Ellis Peters was the nom de plume of Edith Mary Pargeter (1913-1995). I started reading her Brother Cadfael series of Mediaeval whodunnits set in England in the 12th Century about fifteen years ago. They are best read in order, although I haven’t done so as the books are not always easy to find here.
Cadfael, originally from Wales, had turned Benedictine monk after life as a soldier and sailor and was well versed in the ways of the world. The earlier books elaborate on this and introduce some characters such as Hugh Beringar – the deputy sheriff and Cadfael’s close friend; Abbot Radulfus and others who re-appear in subsequent books.

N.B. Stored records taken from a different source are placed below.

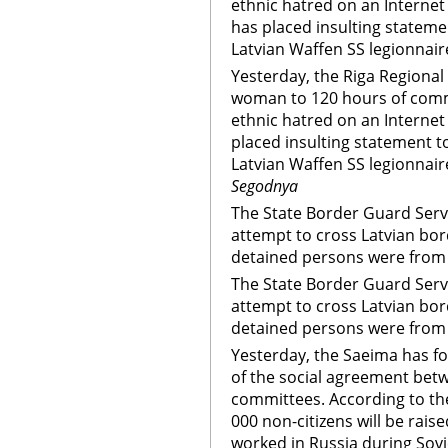
ethnic hatred on an Interne
has placed insulting stateme
Latvian Waffen SS legionnair
Yesterday, the Riga Regional
woman to 120 hours of commu
ethnic hatred on an Interne
placed insulting statement t
Latvian Waffen SS legionnair
Segodnya
The State Border Guard Serv
attempt to cross Latvian bord
detained persons were from
The State Border Guard Serv
attempt to cross Latvian bord
detained persons were from
Yesterday, the Saeima has fo
of the social agreement betw
committees. According to th
000 non-citizens will be rais
worked in Russia during Sovie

‘He had seen battles, too, in his time in the world, as far afield as Acre and Ascalon and Jerusalem in the first Crusade, and witnessed deaths crueller than disease, and heathen kinder than Christians, and he knew leprosies of the heart and ulcers of the soul worse than any of these he poulticed and lanced with his herbal medicines.’
When visiting the leprosy hospital at Saint Giles to restock their medical supplies, Cadfael arrives just as preparations for a noble wedding are in progress. He witnesses the bridegroom, Huon de Domville, arrive with his entourage. Domville is a shrewd, malevolent man, and quite a bit older than his intended young bride.
The young woman rides in later, accompanied by her uncle and his wife, her guardians after her father died. Cadfael recognised her as the granddaughter of a famous knight who had fought in the Crusades. It was also obvious to Cadfael that the young girl had had no say in the matter of her marriage and discovers that the girl is secretly in love with one of Domville’s squires.
Before the marriage could take place, two deaths occur and Cadfael uses his position and his past to help discover a murderer, absolve an innocent man, uncover a mystery, and unite two lovers.
The Leper of Saint Giles is a satisfying mystery and a tale of treachery with the unique twists and turns that are the hallmark of Ellis Peters.
The Virgin in the Ice is the sixth chronicle in the Cadfael series and was written in 1982. This book reveals a piece of Cadfael’s past that should be read before going on to subsequent books. I won’t say too much about this book but it could almost be called a thriller.
In the year 1139 King Stephen is on the throne but his cousin, Empress Maude, daughter of Henry I, has an equal claim to the throne. A civil war (the Anarchy) results and refugees have fled from Worcester, the scene of the latest conflict.
Among the refugees are a boy of thirteen, his seventeen year old sister, and a young Benedictine nun. They were known to have been seeking refuge at Shrewsbury Abbey where Brother Cadfael resides but they fail to arrive. A monk of Cadfael’s order is found near death from wounds inflicted by persons unknown and Brother Cadfael is drawn into both mysteries.
This is a gripping book with many false trails and intertwining plots. I thought there was just a wee bit of contrivance and overdone coincidence towards the end but Ellis Peters can get away with it. Her descriptive writing is a pleasure to read and her ability to draw the reader into the wintery, bleak atmosphere of the England of Mediaeval times adds to the appeal of these books.
As Cadfael reflects on his younger days and his time as a soldier in the Holy Land twenty-six years earlier he observes,
‘In a land at war with itself…you may take it as certain that order breaks down, and savagery breaks out.’
The Virgin in the Ice covers a brutal period of English history and portrays the hardships that fall upon the common people when leadership forgets them. ‘…where royal kinsfolk are tearing each other for a crown, lesser men will ride the time for their own gain, without scruple or mercy.’